Des rapports récents de groupes environnementaux, notamment le Clean Air Task Force et Earthworks, opposant tous deux au développement des combustibles fossiles, ont révélé que des polluants atmosphériques autour des sites de forage, y compris du méthane évaporé ou ventilé, ont contribué aux maladies respiratoires.

L’Environmental Defence Fund, un autre groupe environnemental, estime que les sites pétroliers et gaziers du Nouveau-Mexique rejettent plus d’un million de tonnes de méthane par an, ce qui équivaut au climat de 22 centrales au charbon. Cette tendance se répète dans d’autres pays comme le Dakota du Nord et le Colorado.

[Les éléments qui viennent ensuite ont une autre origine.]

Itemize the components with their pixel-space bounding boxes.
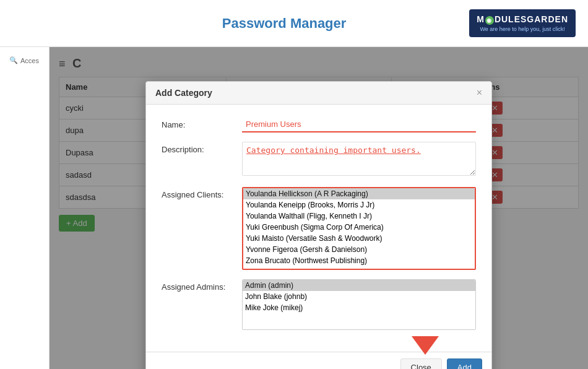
description-row: Description: Category containing importa…	[162, 142, 476, 178]
modules-garden-logo: M◉DULESGARDEN We are here to help you, j…	[469, 9, 576, 37]
client-option[interactable]: Yuki Greenbush (Sigma Corp Of America)	[243, 222, 475, 233]
add-modal-button[interactable]: Add	[447, 358, 482, 369]
client-option[interactable]: Zona Klusman (Branford Wire & Mfg Co)	[243, 266, 475, 269]
modal-title: Add Category	[155, 88, 212, 98]
description-input[interactable]: Category containing important users.	[242, 142, 476, 176]
client-option[interactable]: Youlanda Hellickson (A R Packaging)	[243, 188, 475, 199]
client-option[interactable]: Zona Brucato (Northwest Publishing)	[243, 255, 475, 266]
arrow-down-icon	[412, 336, 439, 355]
logo-circle: ◉	[485, 16, 494, 25]
client-option[interactable]: Yvonne Figeroa (Gersh & Danielson)	[243, 244, 475, 255]
clients-select[interactable]: Youlanda Hellickson (A R Packaging)Youla…	[243, 188, 475, 269]
name-control	[242, 117, 476, 132]
add-category-modal: Add Category × Name:	[145, 81, 492, 369]
clients-label: Assigned Clients:	[162, 187, 242, 199]
logo-subtitle: We are here to help you, just click!	[477, 26, 568, 32]
modal-close-button[interactable]: ×	[477, 88, 482, 98]
modal-footer: Close Add	[146, 352, 491, 369]
main-content: ≡ C Name Admins Actions cycki 0 ✏ ✕	[50, 47, 588, 369]
admins-select[interactable]: Admin (admin)John Blake (johnb)Mike Joke…	[243, 280, 475, 329]
sidebar: 🔍 Acces	[0, 47, 50, 369]
arrow-indicator	[412, 336, 439, 355]
admin-option[interactable]: John Blake (johnb)	[243, 291, 475, 302]
clients-row: Assigned Clients: Youlanda Hellickson (A…	[162, 187, 476, 270]
name-input[interactable]	[242, 117, 476, 132]
admins-label: Assigned Admins:	[162, 279, 242, 292]
admin-option[interactable]: Mike Joke (mikej)	[243, 302, 475, 313]
client-option[interactable]: Youlanda Walthall (Fligg, Kenneth I Jr)	[243, 211, 475, 222]
close-modal-button[interactable]: Close	[400, 358, 442, 369]
modal-body: Name: Description: Category containing i…	[146, 105, 491, 352]
description-control: Category containing important users.	[242, 142, 476, 178]
admin-option[interactable]: Admin (admin)	[243, 280, 475, 291]
description-label: Description:	[162, 142, 242, 154]
clients-list-container: Youlanda Hellickson (A R Packaging)Youla…	[242, 187, 476, 270]
search-icon: 🔍	[9, 56, 18, 64]
modal-overlay: Add Category × Name:	[50, 47, 588, 369]
admins-list-container: Admin (admin)John Blake (johnb)Mike Joke…	[242, 279, 476, 330]
page-header: Password Manager M◉DULESGARDEN We are he…	[0, 0, 588, 47]
admins-row: Assigned Admins: Admin (admin)John Blake…	[162, 279, 476, 330]
modal-header: Add Category ×	[146, 82, 491, 105]
sidebar-item-access[interactable]: 🔍 Acces	[6, 53, 43, 67]
content-area: 🔍 Acces ≡ C Name Admins Actions	[0, 47, 588, 369]
client-option[interactable]: Yuki Maisto (Versatile Sash & Woodwork)	[243, 233, 475, 244]
page-title: Password Manager	[99, 15, 469, 32]
sidebar-item-label: Acces	[20, 57, 39, 64]
client-option[interactable]: Youlanda Keneipp (Brooks, Morris J Jr)	[243, 199, 475, 211]
page-background: Password Manager M◉DULESGARDEN We are he…	[0, 0, 588, 369]
name-row: Name:	[162, 117, 476, 132]
logo-title: M◉DULESGARDEN	[477, 14, 568, 25]
name-label: Name:	[162, 117, 242, 129]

L'administration Lujan Grisham affirme qu'il peut s'agir à la fois d'un état producteur de pétrole et d'un responsable de l'environnement.

Elle a déclaré que l'État investissait pour diversifier son économie loin du pétrole et cherchait à atteindre les objectifs de l'Accord de Paris sur le climat en réduisant ses émissions globales de 45% d'ici 2030 par rapport aux niveaux de 2005.

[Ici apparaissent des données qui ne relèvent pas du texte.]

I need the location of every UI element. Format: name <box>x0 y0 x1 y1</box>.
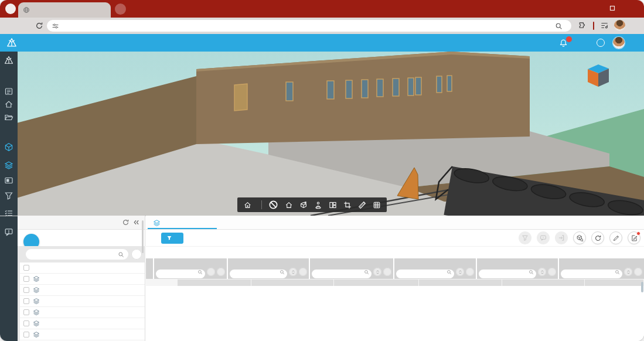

Son administration travaille également sur des réglementations visant à réduire les émissions de méthane de l'industrie pétrolière et gazière. "Les données que nous examinons aujourd'hui suggèrent fortement que nous pouvons résoudre 80% du problème du méthane", a déclaré Lujan Grisham.

Son soutien à la fois pour le forage et la réduction des émissions de carbone l'a toutefois placée dans une position complexe parmi ses électeurs. Lors de son discours à la conférence sur le pétrole à Santa Fe en octobre, elle a déclaré aux représentants de l’industrie que les autorités de réglementation de l’Etat "travaillaient pour vous". À l’extérieur, plus de deux douzaines de manifestants ont scandé: "De quel côté êtes-vous?"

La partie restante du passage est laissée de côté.